Vice President of PJSC "Transneft"
- Incumbent
- Assumed office 20 October 2014

Special Representative of the President of the Russian Federation for Cooperation with African Countries
- In office 20 March 2011 – 31 October 2014

4th Chairman of the Federation Council Committee on International Affairs
- In office 14 November 2001 – 26 September 2014
- Preceded by: Mikhail Prusak
- Succeeded by: Konstantin Kosachyov

Special Representative of the President of the Russian Federation for Sudan
- In office 7 October 2008 – 20 March 2011

Head of the Public Relations Office of the President of the Russian Federation
- In office 14 May 1997 – 7 April 1998
- Preceded by: Mikhail Lesin
- Succeeded by: Dmitry Mulchanov

Personal details
- Born: Mikhail Vitalyevich Margelov 22 December 1964 (age 61) Moscow, Russian SFSR, Soviet Union
- Spouse: Svetlana Margelova
- Children: Dimitriy and Alexey
- Alma mater: Moscow State University

= Mikhail Margelov =

Russian politician (born 1964)

Mikhail Vitalyevich Margelov (Михаил Витальевич Маргелов; born 22 December 1964), is a Russian public figure and politician, Vice President, JSC “Transneft”, and ex-Chairman of the Foreign Affairs Committee of the Federation Council of Russia. He has been a member of the European Democrat Group in the Parliamentary Assembly of the Council of Europe (PACE) from 2002 until 2009. He has the federal state civilian service rank of 1st class Active State Councillor of the Russian Federation.

==Biography==
Margelov has worked as an interpreter in the International Department of the Central Committee of the Communist Party of the Soviet Union, taught Arabic at the Higher School of the KGB, and was Senior Editor of the Arab section in the TASS News Agency. He is also fluent in English.

In 1990–1995, he was employed by a number of US consulting companies dealing with investment projects in the Commonwealth of Independent States. In 1995, he became project director for the publicity campaign of Grigory Yavlinsky and the Yabloko party. In 1996, he was chief co-ordinator for advertising for President Boris Yeltsin's 1996 re-election campaign.
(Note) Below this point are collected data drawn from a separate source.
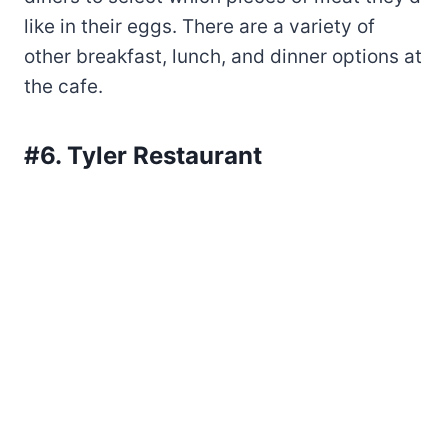
like in their eggs. There are a variety of
other breakfast, lunch, and dinner options at
the cafe.
#6. Tyler Restaurant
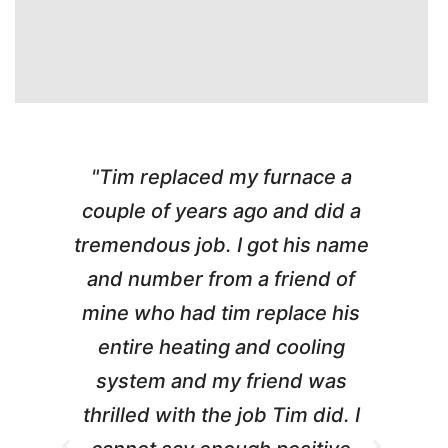
"Tim replaced my furnace a
"
couple of years ago and did a
g
tremendous job. I got his name
and number from a friend of
mine who had tim replace his
entire heating and cooling
pr
system and my friend was
m
thrilled with the job Tim did. I
t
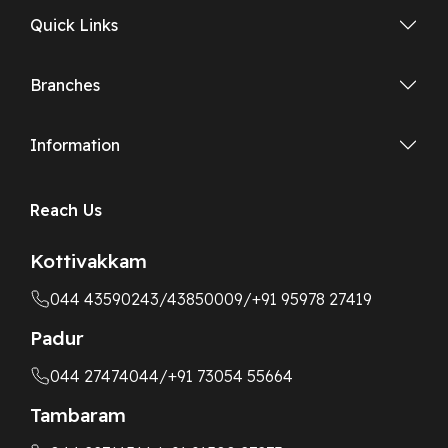
Quick Links
Branches
Information
Reach Us
Kottivakkam
044 43590243
/43850009
/+91 95978 27419
Padur
044 27474044
/+91 73054 55664
Tambaram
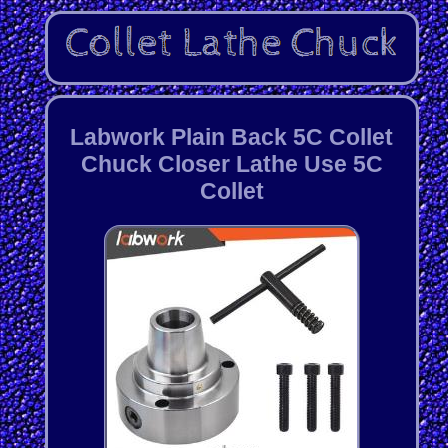
Labwork Plain Back 5C Collet
Chuck Closer Lathe Use 5C
Collet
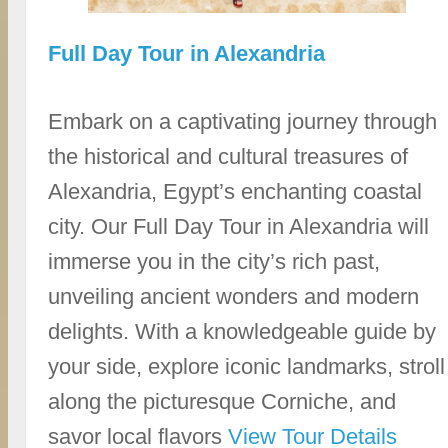
Full Day Tour in Alexandria
Embark on a captivating journey through
the historical and cultural treasures of
Alexandria, Egypt’s enchanting coastal
city. Our Full Day Tour in Alexandria will
immerse you in the city’s rich past,
unveiling ancient wonders and modern
delights. With a knowledgeable guide by
your side, explore iconic landmarks, stroll
along the picturesque Corniche, and
savor local flavors
View Tour Details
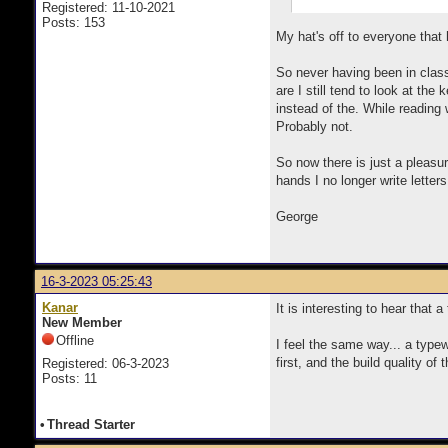
Registered: 11-10-2021
Posts: 153
My hat's off to everyone that
So never having been in class
are I still tend to look at th
instead of the. While reading 
Probably not.
So now there is just a pleasur
hands I no longer write letter
George
16-3-2023 05:25:43
Kanar
It is interesting to hear that 
New Member
Offline
I feel the same way... a typew
first, and the build quality o
Registered: 06-3-2023
Posts: 11
•
Thread Starter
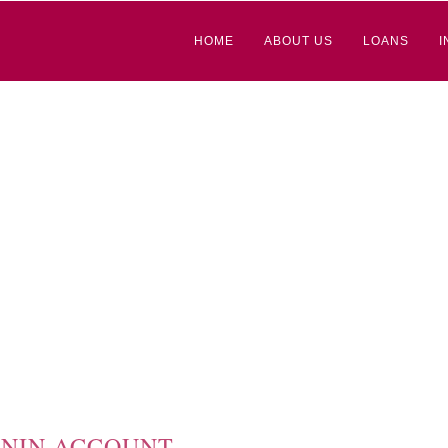
HOME
ABOUT US
LOANS
I
NIN ACCOUNT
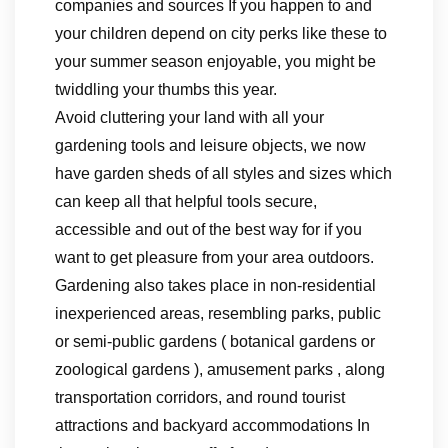
companies and sources If you happen to and
your children depend on city perks like these to
your summer season enjoyable, you might be
twiddling your thumbs this year.
Avoid cluttering your land with all your
gardening tools and leisure objects, we now
have garden sheds of all styles and sizes which
can keep all that helpful tools secure,
accessible and out of the best way for if you
want to get pleasure from your area outdoors.
Gardening also takes place in non-residential
inexperienced areas, resembling parks, public
or semi-public gardens ( botanical gardens or
zoological gardens ), amusement parks , along
transportation corridors, and round tourist
attractions and backyard accommodations In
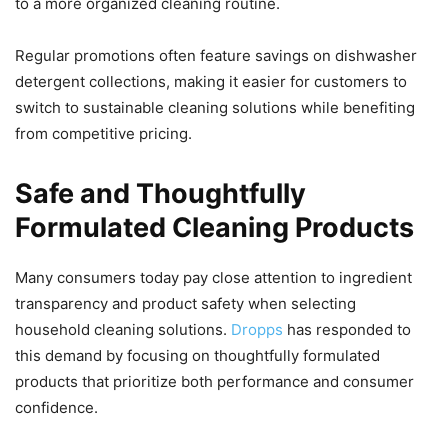
to a more organized cleaning routine.
Regular promotions often feature savings on dishwasher
detergent collections, making it easier for customers to
switch to sustainable cleaning solutions while benefiting
from competitive pricing.
Safe and Thoughtfully
Formulated Cleaning Products
Many consumers today pay close attention to ingredient
transparency and product safety when selecting
household cleaning solutions.
Dropps
has responded to
this demand by focusing on thoughtfully formulated
products that prioritize both performance and consumer
confidence.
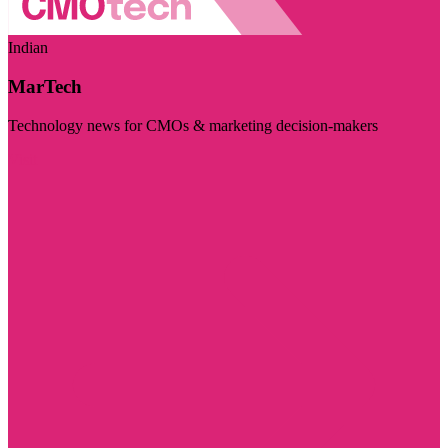
Indian
MarTech
Technology news for CMOs & marketing decision-makers
Visit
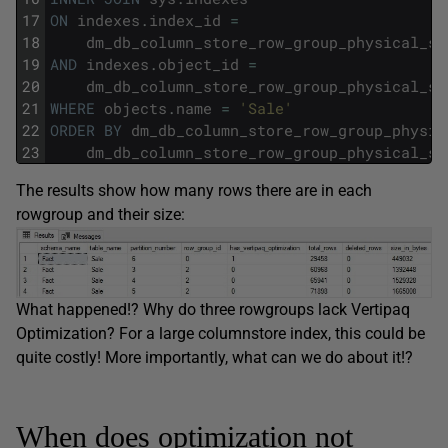
17
ON
indexes
.
index_id
=
18
dm_db_column_store_row_group_physical_st
19
AND
indexes
.
object_id
=
20
dm_db_column_store_row_group_physical_st
21
WHERE
objects
.
name
=
'Sale'
22
ORDER
BY
dm_db_column_store_row_group_physic
23
dm_db_column_store_row_group_physical_st
The results show how many rows there are in each
rowgroup and their size:
What happened!? Why do three rowgroups lack Vertipaq
Optimization? For a large columnstore index, this could be
quite costly! More importantly, what can we do about it!?
When does optimization not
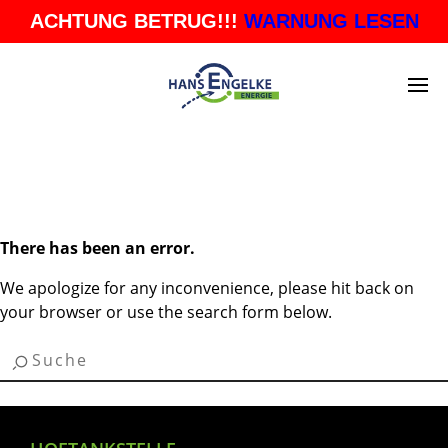
ACHTUNG BETRUG!!!
WARNUNG LESEN
BLOG ARCHIVES
There has been an error.
We apologize for any inconvenience, please hit back on
your browser or use the search form below.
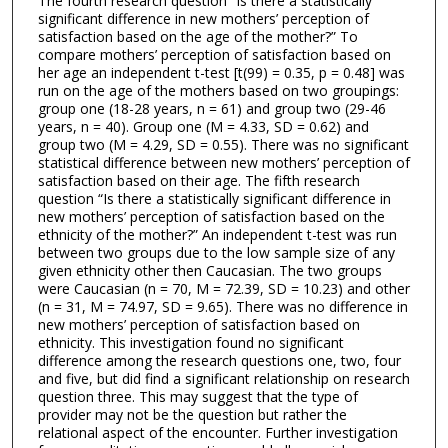
The fourth research question “Is there a statistically
significant difference in new mothers’ perception of
satisfaction based on the age of the mother?” To
compare mothers’ perception of satisfaction based on
her age an independent t-test [t(99) = 0.35, p = 0.48] was
run on the age of the mothers based on two groupings:
group one (18-28 years, n = 61) and group two (29-46
years, n = 40). Group one (M = 4.33, SD = 0.62) and
group two (M = 4.29, SD = 0.55). There was no significant
statistical difference between new mothers’ perception of
satisfaction based on their age. The fifth research
question “Is there a statistically significant difference in
new mothers’ perception of satisfaction based on the
ethnicity of the mother?” An independent t-test was run
between two groups due to the low sample size of any
given ethnicity other then Caucasian. The two groups
were Caucasian (n = 70, M = 72.39, SD = 10.23) and other
(n = 31, M = 74.97, SD = 9.65). There was no difference in
new mothers’ perception of satisfaction based on
ethnicity. This investigation found no significant
difference among the research questions one, two, four
and five, but did find a significant relationship on research
question three. This may suggest that the type of
provider may not be the question but rather the
relational aspect of the encounter. Further investigation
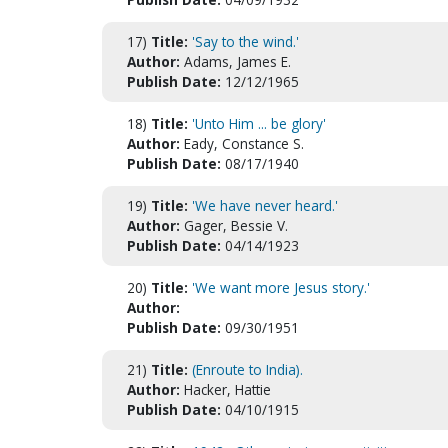
17)
Title:
'Say to the wind.'
Author:
Adams, James E.
Publish Date:
12/12/1965
18)
Title:
'Unto Him ... be glory'
Author:
Eady, Constance S.
Publish Date:
08/17/1940
19)
Title:
'We have never heard.'
Author:
Gager, Bessie V.
Publish Date:
04/14/1923
20)
Title:
'We want more Jesus story.'
Author:
Publish Date:
09/30/1951
21)
Title:
(Enroute to India).
Author:
Hacker, Hattie
Publish Date:
04/10/1915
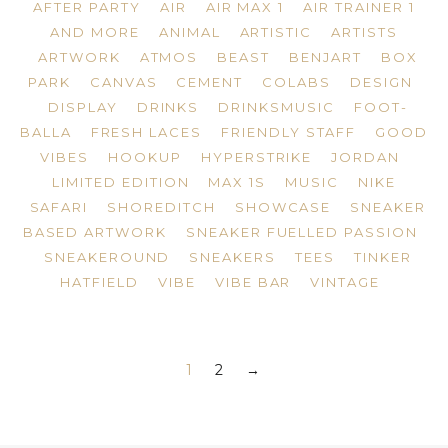
AFTER PARTY
AIR
AIR MAX 1
AIR TRAINER 1
AND MORE
ANIMAL
ARTISTIC
ARTISTS
ARTWORK
ATMOS
BEAST
BENJART
BOX
PARK
CANVAS
CEMENT
COLABS
DESIGN
DISPLAY
DRINKS
DRINKSMUSIC
FOOT-
BALLA
FRESH LACES
FRIENDLY STAFF
GOOD
VIBES
HOOKUP
HYPERSTRIKE
JORDAN
LIMITED EDITION
MAX 1S
MUSIC
NIKE
SAFARI
SHOREDITCH
SHOWCASE
SNEAKER
BASED ARTWORK
SNEAKER FUELLED PASSION
SNEAKEROUND
SNEAKERS
TEES
TINKER
HATFIELD
VIBE
VIBE BAR
VINTAGE
1
2
→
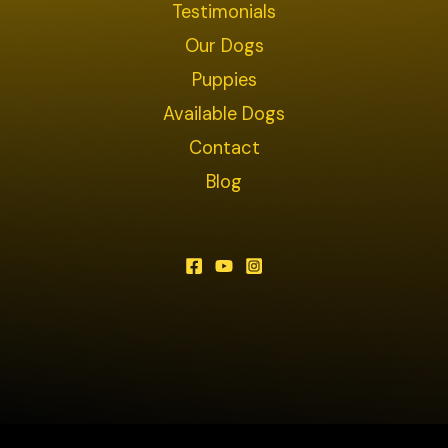
Testimonials
Our Dogs
Puppies
Available Dogs
Contact
Blog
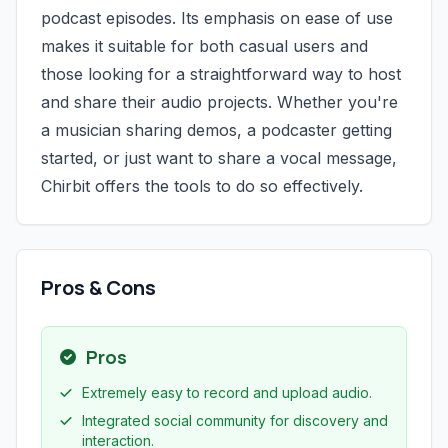
podcast episodes. Its emphasis on ease of use
makes it suitable for both casual users and
those looking for a straightforward way to host
and share their audio projects. Whether you're
a musician sharing demos, a podcaster getting
started, or just want to share a vocal message,
Chirbit offers the tools to do so effectively.
Pros & Cons
Pros
Extremely easy to record and upload audio.
Integrated social community for discovery and
interaction.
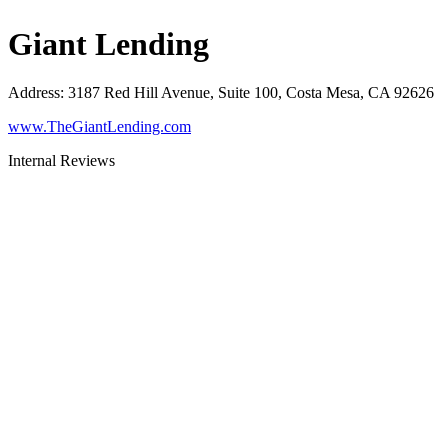
Giant Lending
Address
:
3187 Red Hill Avenue, Suite 100, Costa Mesa, CA 92626
www.TheGiantLending.com
Internal Reviews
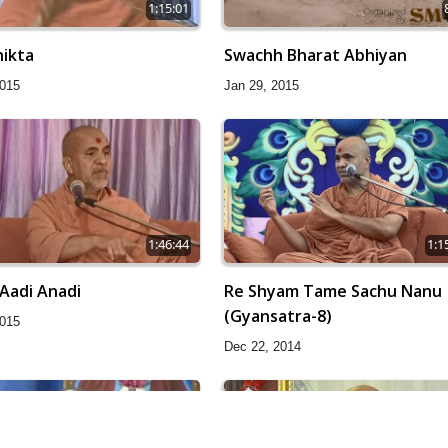
1:15:01
ikta
Swachh Bharat Abhiyan
2015
Jan 29, 2015
1:46:44
1:1
Aadi Anadi
Re Shyam Tame Sachu Nanu
(Gyansatra-8)
2015
Dec 22, 2014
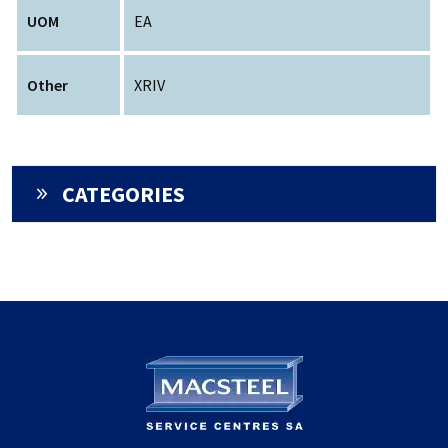
UOM
EA
Other
XRIV
CATEGORIES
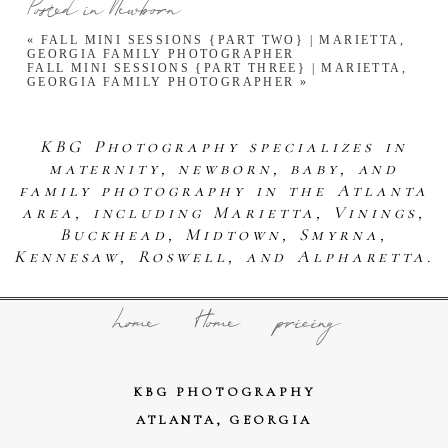
Posted in
Newborn
«
FALL MINI SESSIONS {PART TWO} | MARIETTA,
GEORGIA FAMILY PHOTOGRAPHER
FALL MINI SESSIONS {PART THREE} | MARIETTA,
GEORGIA FAMILY PHOTOGRAPHER
»
KBG Photography specializes in
maternity, newborn, baby, and
family photography in the Atlanta
area, including Marietta, Vinings,
Buckhead, Midtown, Smyrna,
Kennesaw, Roswell, and Alpharetta.
home
Home
pricing
KBG PHOTOGRAPHY
ATLANTA, GEORGIA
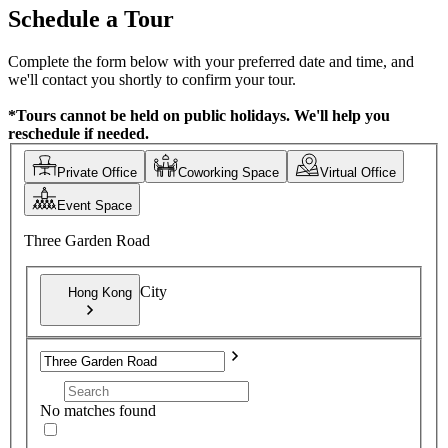
Schedule a Tour
Complete the form below with your preferred date and time, and
we'll contact you shortly to confirm your tour.
*Tours cannot be held on public holidays. We'll help you
reschedule if needed.
Private Office
Coworking Space
Virtual Office
Event Space
Three Garden Road
City
Hong Kong
No matches found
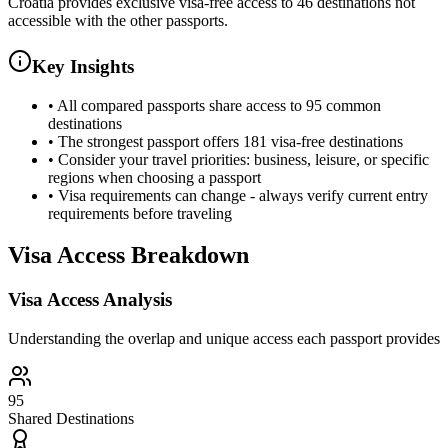
Croatia provides exclusive visa-free access to 46 destinations not
accessible with the other passports.
Key Insights
•
All compared passports share access to 95 common
destinations
•
The strongest passport offers 181 visa-free destinations
•
Consider your travel priorities: business, leisure, or specific
regions when choosing a passport
•
Visa requirements can change - always verify current entry
requirements before traveling
Visa Access Breakdown
Visa Access Analysis
Understanding the overlap and unique access each passport provides
95
Shared Destinations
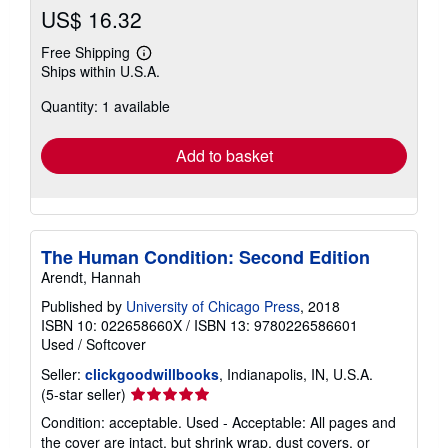
US$ 16.32
Free Shipping
Learn
Ships within U.S.A.
more
about
Quantity: 1 available
shipping
rates
Add to basket
The Human Condition: Second Edition
Arendt, Hannah
Published by
University of Chicago Press
, 2018
ISBN 10: 022658660X
/
ISBN 13: 9780226586601
Used
/
Softcover
Seller:
clickgoodwillbooks
, Indianapolis, IN, U.S.A.
Seller
(5-star seller)
rating
Condition: acceptable. Used - Acceptable: All pages and
5
the cover are intact, but shrink wrap, dust covers, or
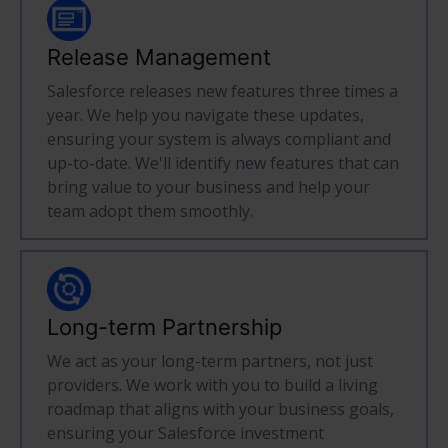
Release Management
Salesforce releases new features three times a
year. We help you navigate these updates,
ensuring your system is always compliant and
up-to-date. We'll identify new features that can
bring value to your business and help your
team adopt them smoothly.
Long-term Partnership
We act as your long-term partners, not just
providers. We work with you to build a living
roadmap that aligns with your business goals,
ensuring your Salesforce investment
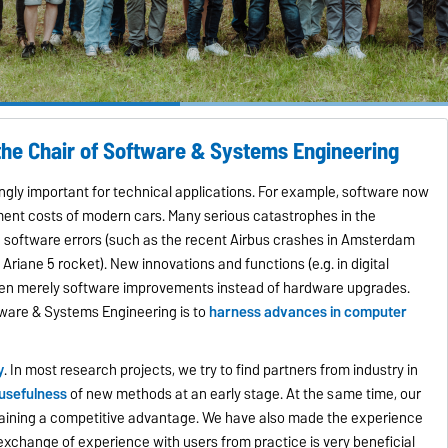
the Chair of Software & Systems Engineering
gly important for technical applications. For example, software now
ment costs of modern cars. Many serious catastrophes in the
n software errors (such as the recent Airbus crashes in Amsterdam
Ariane 5 rocket). New innovations and functions (e.g. in digital
en merely software improvements instead of hardware upgrades.
tware & Systems Engineering is to
harness advances in computer
y
. In most research projects, we try to find partners from industry in
 usefulness
of new methods at an early stage. At the same time, our
y gaining a competitive advantage. We have also made the experience
 exchange of experience with users from practice is very beneficial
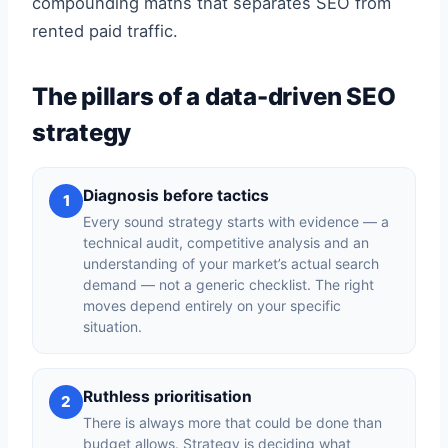
compounding maths that separates SEO from
rented paid traffic.
The pillars of a data-driven SEO
strategy
Diagnosis before tactics
1
Every sound strategy starts with evidence — a
technical audit, competitive analysis and an
understanding of your market’s actual search
demand — not a generic checklist. The right
moves depend entirely on your specific
situation.
Ruthless prioritisation
2
There is always more that could be done than
budget allows. Strategy is deciding what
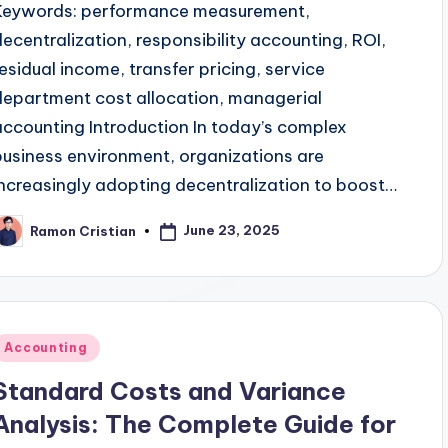
Keywords: performance measurement,
decentralization, responsibility accounting, ROI,
residual income, transfer pricing, service
department cost allocation, managerial
accounting Introduction In today’s complex
business environment, organizations are
increasingly adopting decentralization to boost…
June 23, 2025
Ramon Cristian
osted
y
Posted
Accounting
n
Standard Costs and Variance
Analysis: The Complete Guide for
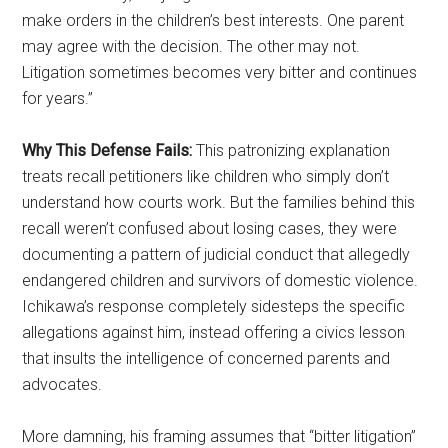
make orders in the children’s best interests. One parent
may agree with the decision. The other may not.
Litigation sometimes becomes very bitter and continues
for years.”
Why This Defense Fails:
This patronizing explanation
treats recall petitioners like children who simply don’t
understand how courts work. But the families behind this
recall weren’t confused about losing cases, they were
documenting a pattern of judicial conduct that allegedly
endangered children and survivors of domestic violence.
Ichikawa’s response completely sidesteps the specific
allegations against him, instead offering a civics lesson
that insults the intelligence of concerned parents and
advocates.
More damning, his framing assumes that “bitter litigation”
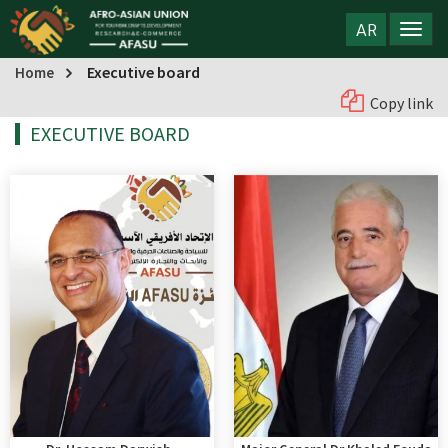
AR
Executive board
Home
Copy link
EXECUTIVE BOARD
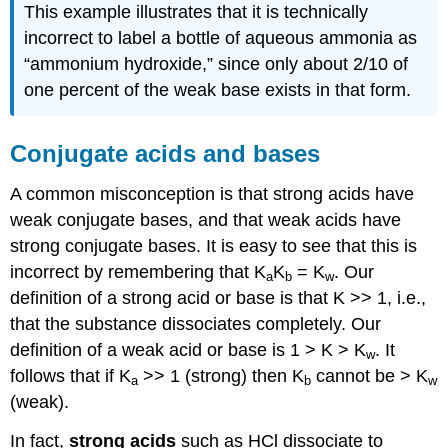
This example illustrates that it is technically
incorrect to label a bottle of aqueous ammonia as
“ammonium hydroxide,” since only about 2/10 of
one percent of the weak base exists in that form.
Conjugate acids and bases
A common misconception is that strong acids have
weak conjugate bases, and that weak acids have
strong conjugate bases. It is easy to see that this is
incorrect by remembering that K
K
= K
. Our
a
b
w
definition of a strong acid or base is that K >> 1, i.e.,
that the substance dissociates completely. Our
definition of a weak acid or base is 1 > K > K
. It
w
follows that if K
>> 1 (strong) then K
cannot be > K
a
b
w
(weak).
In fact,
strong acids
such as HCl dissociate to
He went on to head the President's public relations department from November 1996 to May 1998.

Between October 1999 to October 2000, he was a director of the Russian Information Centre (Rosinformcentr), a government agency covering events in the Northern Caucasus From May 1998 to September 1999, he held a managerial position at RIA Novosti news agency. From January to March 2000, Margelov served as a consultant to Vladimir Putin's Electoral Headquarters, in charge of contacts with foreign media.

In PACE, he was a member of the Committee on the Honouring of Obligations and Commitments by Member States of the Council of Europe (Monitoring Committee), the Political Affairs Committee and the Sub-Committee on the Middle East. Having served as the vice-president of the PACE, he was due to be appointed president in 2008. However, he was controversially blocked in what some regarded as an anti-Russian move.

Margelov is the son of Colonel General Vitaly Margelov, a politician and intelligence officer, and the grandson of General Vasily Margelov, a Hero of the Soviet Union. He graduated from the Institute of Asian and African Countries, which is affiliated to Moscow State University.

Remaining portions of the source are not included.